You’ll want to know how effectively your fire suppression systems worked.

For senior management, the biggest question will be whether or not the facility can continue to operate – they’ll be thinking about the company’s ability to meet contracts and to support employees. Should core elements of the facility’s operational capacity be destroyed, layoffs will be inevitable. To the best of your ability you should try to provide this information.

As long as you’re familiar with your site and its operations, it should be possible to paint a reasonably accurate picture of the situation. Also in attendance will be the company’s insurance underwriters, whose primary interest will be to establish whether or not the fire could have been started deliberately by company officers or as a result of negligence on the part of the organisation. Security managers should act as liaison for these investigators where appropriate, co-operating as much as possible to assist insurance teams, while at the same time keeping senior management informed of developments.

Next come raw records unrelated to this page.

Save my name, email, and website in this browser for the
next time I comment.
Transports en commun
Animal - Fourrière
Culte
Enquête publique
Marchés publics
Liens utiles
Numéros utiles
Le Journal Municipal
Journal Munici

Additional visitors to the scene will include representatives from companies that supplied security systems, fire control panels, fire suppression hardware and the integrators that put your systems together. Their primary interest will be to establish whether or not their equipment performed as expected, and to see if design or installation could be improved in the future.

Honesty in Fire Reporting

Managers who’ve been working in the same organisation for an extended period of time may find it difficult to let go of loyalty to their company or to the managers that may have supported them over many years. Strive to be honest. Over a long period of time management many have revealed that fire control systems or EVAC systems have not been updated is due to low profits, the impact of recession, lack of senior management support, loss of major accounts or any other reason. Be professional in your reporting.

If current fire systems are second rate and much of the impact of the disaster could have been avoided through better planning and procedures, and greater spending, state this in your report. If you’ve already filed reports outlining weaknesses in the fire system and suggesting improvements, dig them out and table them along with your fire report.

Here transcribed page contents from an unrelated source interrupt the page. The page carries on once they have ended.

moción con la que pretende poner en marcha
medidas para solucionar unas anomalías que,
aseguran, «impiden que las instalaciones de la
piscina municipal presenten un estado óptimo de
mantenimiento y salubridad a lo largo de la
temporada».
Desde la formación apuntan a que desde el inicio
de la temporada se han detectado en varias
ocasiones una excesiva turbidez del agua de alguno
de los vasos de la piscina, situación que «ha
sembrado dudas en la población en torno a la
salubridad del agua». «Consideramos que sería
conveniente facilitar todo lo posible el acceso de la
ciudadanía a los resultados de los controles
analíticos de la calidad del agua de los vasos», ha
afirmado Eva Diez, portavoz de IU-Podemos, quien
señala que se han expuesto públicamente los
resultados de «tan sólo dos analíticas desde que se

Security managers may feel pressured by senior management to compromise their professional standards and make do with inferior solutions because the company or government department claims it can’t afford improvements for various reasons. This should be noted in the report. Bear in mind that in the event of failure of the security system or fire control system, especially if there’s loss of life, the board of directors/senior management is likely to attempt to shift blame to the security department/manager – your loyalty should be to the people you are protecting, not senior management.

Appraise yourself of the building code compliance standards and verify that your company or organisation has met these standards. Also take the time to find reports compiled after recent fire system checks. Were changes recommended after weaknesses were discovered? Were the changes carried out? Your interest in this is partly selfish. Should your department also have responsibility for managing the fire control system, and chances are it has, then you’ll be exposed if senior management starts running for cover.

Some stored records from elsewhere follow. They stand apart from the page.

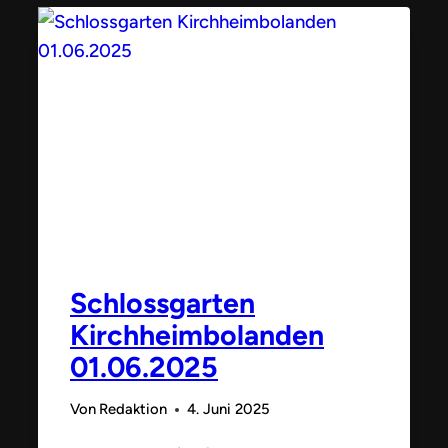
KL
Schlossgarten
Kirchheimbolanden
01.06.2025
Von
Redaktion
4. Juni 2025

Security managers should be concerned about the performance of their fire control systems. In the event of fire, you need to try to establish every possible fact about the operation of the building’s fire control system prior to, during and after the blaze. If you believe there was a weakness or a problem of any kind with a piece of equipment, outline the problem and recommend solutions. Should you be unsatisfied with current fire control systems, the aftermath of fire is the best time to draw the attention of management to a possible upgrade.